友川さんの随筆と詩を載せた文庫本。
友川さんは「まつろわぬ人」とか「どこにだしても恥ずかしい人」とか、いろいろ形容される人だけど、この本を読んで改めて思ったのはやっぱり「得体の知れない人」だ。
歌も絵も全部絶叫しているようだ。
私が私に殺される。
このタイトルの一遍にある怪談話めいたエピソードに、僕は友川さんの感性の到達点さえ見た気がする。
友川さんは秋田出身の人で、僕は秋田と山形の県境にある田舎で生まれたから、年は違えどほぼ同郷の人である。
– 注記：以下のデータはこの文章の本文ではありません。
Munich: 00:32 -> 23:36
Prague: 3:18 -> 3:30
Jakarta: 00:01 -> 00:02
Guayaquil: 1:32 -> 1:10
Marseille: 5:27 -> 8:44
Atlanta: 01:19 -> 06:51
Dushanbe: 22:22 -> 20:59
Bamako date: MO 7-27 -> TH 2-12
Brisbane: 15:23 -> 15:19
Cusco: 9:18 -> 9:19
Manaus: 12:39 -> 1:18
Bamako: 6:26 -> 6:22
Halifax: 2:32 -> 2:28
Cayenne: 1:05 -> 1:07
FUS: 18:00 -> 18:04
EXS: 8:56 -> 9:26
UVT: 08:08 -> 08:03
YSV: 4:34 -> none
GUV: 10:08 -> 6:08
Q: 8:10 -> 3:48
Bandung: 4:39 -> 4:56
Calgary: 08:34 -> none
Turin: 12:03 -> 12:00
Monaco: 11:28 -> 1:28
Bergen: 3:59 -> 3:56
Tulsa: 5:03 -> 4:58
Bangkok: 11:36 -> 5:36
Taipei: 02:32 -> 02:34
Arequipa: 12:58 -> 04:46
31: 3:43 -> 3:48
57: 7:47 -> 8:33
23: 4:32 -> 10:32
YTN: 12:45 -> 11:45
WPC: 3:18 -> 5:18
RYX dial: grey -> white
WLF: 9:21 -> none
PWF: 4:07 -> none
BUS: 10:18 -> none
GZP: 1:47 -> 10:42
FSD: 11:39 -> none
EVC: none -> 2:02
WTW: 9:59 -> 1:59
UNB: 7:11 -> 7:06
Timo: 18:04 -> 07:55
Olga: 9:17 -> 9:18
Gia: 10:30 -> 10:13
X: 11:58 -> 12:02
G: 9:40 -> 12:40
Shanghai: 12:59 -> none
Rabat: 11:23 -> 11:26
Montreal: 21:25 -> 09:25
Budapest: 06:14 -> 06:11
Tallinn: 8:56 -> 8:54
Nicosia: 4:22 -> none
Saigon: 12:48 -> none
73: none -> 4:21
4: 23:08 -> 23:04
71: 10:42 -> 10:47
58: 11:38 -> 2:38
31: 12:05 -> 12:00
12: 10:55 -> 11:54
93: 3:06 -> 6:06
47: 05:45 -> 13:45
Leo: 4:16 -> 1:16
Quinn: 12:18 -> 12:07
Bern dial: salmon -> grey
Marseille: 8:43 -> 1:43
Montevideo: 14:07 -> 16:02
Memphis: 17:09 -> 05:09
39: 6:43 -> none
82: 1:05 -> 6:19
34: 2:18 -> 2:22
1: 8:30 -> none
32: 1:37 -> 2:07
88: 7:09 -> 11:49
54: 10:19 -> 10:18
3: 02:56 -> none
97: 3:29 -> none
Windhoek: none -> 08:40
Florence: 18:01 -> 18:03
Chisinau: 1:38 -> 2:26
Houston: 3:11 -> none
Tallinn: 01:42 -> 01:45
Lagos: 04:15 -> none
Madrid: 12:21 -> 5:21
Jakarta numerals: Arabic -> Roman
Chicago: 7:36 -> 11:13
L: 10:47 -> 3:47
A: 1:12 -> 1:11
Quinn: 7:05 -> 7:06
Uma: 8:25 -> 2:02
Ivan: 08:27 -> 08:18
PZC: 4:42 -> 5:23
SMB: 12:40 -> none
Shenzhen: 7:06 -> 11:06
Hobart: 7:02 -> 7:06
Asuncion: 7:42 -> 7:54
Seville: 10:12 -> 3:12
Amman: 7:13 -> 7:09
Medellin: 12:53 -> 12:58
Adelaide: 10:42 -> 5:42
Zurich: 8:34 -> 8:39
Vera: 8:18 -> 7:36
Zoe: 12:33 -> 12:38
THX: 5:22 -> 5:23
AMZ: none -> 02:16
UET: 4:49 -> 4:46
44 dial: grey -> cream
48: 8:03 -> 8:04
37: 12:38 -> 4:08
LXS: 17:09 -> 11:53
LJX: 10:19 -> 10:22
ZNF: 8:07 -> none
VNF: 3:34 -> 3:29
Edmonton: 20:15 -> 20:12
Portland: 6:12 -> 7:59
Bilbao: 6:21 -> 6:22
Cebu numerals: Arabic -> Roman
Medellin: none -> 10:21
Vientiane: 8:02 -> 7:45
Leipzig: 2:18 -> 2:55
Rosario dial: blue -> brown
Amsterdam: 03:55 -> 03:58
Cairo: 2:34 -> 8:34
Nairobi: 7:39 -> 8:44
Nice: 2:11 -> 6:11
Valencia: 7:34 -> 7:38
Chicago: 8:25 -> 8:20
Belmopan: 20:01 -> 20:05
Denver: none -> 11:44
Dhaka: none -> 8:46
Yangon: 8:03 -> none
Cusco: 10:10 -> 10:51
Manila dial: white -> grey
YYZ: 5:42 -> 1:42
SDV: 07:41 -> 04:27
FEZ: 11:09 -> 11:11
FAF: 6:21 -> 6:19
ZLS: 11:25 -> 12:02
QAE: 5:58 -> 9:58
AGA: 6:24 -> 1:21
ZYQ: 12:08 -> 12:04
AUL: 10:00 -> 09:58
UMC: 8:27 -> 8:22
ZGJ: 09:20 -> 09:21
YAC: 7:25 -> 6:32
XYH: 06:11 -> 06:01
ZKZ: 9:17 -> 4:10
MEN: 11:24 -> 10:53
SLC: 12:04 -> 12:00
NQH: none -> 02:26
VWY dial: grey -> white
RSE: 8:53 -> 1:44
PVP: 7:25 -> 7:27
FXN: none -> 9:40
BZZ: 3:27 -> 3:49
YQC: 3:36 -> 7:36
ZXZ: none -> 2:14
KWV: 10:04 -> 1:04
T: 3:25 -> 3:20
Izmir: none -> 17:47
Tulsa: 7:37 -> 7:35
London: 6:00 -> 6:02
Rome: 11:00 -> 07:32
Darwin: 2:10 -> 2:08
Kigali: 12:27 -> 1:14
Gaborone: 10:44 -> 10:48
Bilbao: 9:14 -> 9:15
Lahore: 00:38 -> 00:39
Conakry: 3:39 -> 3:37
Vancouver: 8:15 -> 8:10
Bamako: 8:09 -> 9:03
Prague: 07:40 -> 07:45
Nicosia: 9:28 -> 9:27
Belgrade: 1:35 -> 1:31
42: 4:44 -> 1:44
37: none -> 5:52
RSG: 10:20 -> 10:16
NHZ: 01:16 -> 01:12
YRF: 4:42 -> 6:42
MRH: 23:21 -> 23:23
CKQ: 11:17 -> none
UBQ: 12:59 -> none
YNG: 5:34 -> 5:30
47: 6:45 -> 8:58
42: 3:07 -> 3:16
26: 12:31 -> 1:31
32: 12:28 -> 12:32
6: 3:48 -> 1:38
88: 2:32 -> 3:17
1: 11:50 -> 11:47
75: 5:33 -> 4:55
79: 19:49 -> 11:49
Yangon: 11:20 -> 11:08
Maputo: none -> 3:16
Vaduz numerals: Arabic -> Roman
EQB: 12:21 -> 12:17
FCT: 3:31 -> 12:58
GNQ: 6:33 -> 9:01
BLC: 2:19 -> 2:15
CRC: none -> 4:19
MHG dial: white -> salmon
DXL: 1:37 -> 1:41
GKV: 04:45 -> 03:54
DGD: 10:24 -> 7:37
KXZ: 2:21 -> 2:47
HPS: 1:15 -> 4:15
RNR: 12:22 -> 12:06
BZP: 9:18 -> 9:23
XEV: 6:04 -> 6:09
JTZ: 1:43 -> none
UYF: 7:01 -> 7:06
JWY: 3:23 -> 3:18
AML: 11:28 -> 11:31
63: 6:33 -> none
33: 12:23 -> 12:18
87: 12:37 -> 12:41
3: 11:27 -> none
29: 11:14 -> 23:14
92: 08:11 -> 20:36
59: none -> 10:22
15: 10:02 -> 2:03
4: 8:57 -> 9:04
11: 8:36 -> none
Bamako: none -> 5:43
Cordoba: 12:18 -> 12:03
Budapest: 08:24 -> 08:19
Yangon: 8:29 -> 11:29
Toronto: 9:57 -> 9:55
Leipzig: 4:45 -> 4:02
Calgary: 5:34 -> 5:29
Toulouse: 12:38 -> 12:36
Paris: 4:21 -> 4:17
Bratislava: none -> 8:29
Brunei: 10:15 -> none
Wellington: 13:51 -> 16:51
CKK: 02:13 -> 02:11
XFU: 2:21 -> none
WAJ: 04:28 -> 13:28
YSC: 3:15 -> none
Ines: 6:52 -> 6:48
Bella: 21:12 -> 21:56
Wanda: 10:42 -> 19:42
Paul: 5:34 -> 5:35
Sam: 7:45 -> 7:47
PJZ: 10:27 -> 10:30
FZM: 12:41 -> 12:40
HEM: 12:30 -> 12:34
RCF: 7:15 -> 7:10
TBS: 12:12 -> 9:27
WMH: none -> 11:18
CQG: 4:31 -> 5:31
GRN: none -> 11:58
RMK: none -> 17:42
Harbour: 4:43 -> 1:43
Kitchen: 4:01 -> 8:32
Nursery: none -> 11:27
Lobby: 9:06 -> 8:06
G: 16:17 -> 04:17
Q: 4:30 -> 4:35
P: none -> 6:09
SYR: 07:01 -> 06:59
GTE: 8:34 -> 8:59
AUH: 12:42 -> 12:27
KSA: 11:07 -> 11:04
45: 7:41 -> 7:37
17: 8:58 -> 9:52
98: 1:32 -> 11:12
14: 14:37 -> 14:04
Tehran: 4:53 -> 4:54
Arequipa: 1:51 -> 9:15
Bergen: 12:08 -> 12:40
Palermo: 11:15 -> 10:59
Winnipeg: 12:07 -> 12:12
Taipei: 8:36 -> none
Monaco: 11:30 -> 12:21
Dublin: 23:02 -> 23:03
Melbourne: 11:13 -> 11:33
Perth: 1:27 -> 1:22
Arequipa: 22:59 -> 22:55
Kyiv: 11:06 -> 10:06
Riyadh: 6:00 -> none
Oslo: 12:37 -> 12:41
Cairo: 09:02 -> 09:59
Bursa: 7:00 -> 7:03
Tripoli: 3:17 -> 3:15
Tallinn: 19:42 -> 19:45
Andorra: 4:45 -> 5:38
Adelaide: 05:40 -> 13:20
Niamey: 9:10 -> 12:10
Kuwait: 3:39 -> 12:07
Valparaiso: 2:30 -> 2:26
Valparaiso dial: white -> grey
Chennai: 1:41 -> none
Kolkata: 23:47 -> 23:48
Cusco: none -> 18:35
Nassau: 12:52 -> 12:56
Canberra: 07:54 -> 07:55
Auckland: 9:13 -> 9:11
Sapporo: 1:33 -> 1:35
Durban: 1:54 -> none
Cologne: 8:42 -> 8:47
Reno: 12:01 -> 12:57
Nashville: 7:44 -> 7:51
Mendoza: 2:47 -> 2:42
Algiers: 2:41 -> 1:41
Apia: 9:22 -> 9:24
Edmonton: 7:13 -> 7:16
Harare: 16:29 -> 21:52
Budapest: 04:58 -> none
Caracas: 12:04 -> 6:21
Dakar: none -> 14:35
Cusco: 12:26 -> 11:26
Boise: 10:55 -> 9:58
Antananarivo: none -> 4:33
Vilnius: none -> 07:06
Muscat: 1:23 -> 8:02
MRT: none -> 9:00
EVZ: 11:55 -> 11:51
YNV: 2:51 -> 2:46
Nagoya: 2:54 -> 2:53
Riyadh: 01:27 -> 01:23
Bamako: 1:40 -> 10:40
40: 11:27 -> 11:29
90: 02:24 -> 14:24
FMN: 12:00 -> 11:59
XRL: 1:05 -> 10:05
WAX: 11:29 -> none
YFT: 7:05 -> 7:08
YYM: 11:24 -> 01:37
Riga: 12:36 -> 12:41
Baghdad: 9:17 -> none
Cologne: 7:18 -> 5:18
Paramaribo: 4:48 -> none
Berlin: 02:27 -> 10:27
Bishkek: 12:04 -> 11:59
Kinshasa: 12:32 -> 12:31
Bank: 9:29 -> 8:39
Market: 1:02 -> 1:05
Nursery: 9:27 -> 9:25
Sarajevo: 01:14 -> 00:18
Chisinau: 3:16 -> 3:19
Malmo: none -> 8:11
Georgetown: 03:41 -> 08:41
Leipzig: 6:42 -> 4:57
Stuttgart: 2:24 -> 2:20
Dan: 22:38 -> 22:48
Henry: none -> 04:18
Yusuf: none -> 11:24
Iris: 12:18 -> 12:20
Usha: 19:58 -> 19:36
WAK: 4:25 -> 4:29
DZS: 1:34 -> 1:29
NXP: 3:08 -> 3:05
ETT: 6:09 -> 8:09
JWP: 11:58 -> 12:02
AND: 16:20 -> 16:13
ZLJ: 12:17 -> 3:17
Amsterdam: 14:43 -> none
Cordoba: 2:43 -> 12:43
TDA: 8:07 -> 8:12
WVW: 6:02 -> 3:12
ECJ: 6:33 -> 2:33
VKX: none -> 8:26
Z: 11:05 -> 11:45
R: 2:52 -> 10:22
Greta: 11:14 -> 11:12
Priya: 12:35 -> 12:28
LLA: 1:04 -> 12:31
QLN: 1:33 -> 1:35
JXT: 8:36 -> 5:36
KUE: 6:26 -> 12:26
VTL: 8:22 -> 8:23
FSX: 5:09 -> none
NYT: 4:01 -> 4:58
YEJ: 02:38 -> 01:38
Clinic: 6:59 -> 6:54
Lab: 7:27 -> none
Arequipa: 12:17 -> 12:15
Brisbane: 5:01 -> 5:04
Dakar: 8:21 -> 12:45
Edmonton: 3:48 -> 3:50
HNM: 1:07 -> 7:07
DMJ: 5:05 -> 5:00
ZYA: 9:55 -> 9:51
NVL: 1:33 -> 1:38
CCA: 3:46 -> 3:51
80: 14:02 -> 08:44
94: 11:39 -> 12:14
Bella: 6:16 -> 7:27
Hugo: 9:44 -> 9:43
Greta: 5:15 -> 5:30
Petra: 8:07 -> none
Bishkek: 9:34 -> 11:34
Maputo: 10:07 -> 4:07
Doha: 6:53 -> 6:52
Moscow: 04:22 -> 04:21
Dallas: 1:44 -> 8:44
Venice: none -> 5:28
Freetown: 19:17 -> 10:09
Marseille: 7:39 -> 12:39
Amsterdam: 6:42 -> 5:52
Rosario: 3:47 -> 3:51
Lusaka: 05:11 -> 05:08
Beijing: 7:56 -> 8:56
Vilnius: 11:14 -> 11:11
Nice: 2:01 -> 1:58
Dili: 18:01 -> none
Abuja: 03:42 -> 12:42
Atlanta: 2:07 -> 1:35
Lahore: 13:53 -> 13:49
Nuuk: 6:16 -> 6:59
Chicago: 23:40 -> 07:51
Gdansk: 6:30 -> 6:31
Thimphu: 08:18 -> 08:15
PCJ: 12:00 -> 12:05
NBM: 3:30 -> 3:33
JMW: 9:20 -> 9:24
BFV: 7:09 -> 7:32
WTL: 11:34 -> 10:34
だから友川さんが綴る詩や歌う時の方言は全然苦にならないし、ムラ社会の観念的なものに囚われて居た堪れなくなる感情とか、日雇い労働で自分自身の命をあまりにもちっぽけなもののように感じてしまう恨み辛みなんかも分かる。
友川さんの歌にも絵にも魂を感じる。
ただそこに自分の腸全部人様に見せてしまわないと気が済まないような素直さがあると思えば、「いやそれだって金のためだ」と居直る態度なんかもある気がして捉えどころがない。
酒飲んで博打ばっかりやってる事を恥じつつも、「俺には歌と絵があるし、とにがぐ真面目腐ってただ働ぐような人間にはならねど」と突っぱねる態度もある気がして、素直で自由にありたいと願う僕にはとても親近感の湧く人であると同時に、自分とはまるで違う生き方をしている近寄りがたい人でもある。
「友川さんはオレど会ったら、オレのごど飲みに連れでいってけっぺが?」
そんな事を思いながらずっと読んでた。
ダメな大人の典型みたいなふりをして、自由奔放に生き切る立派な大人。
友川さんはそう思わせてくれる人だ。
やりたいを事して、言いたい事を言ってたら、結局誰にも捉えきれない「得体の知れない人」になるのかもしれない。
もし友川さんと飲めたら、僕は飲めない日本酒も無理して飲もうと思う。
中上健次と遭った時の友川さんみたいに恐る恐る大胆にその場にいれたらいいなぁと思う。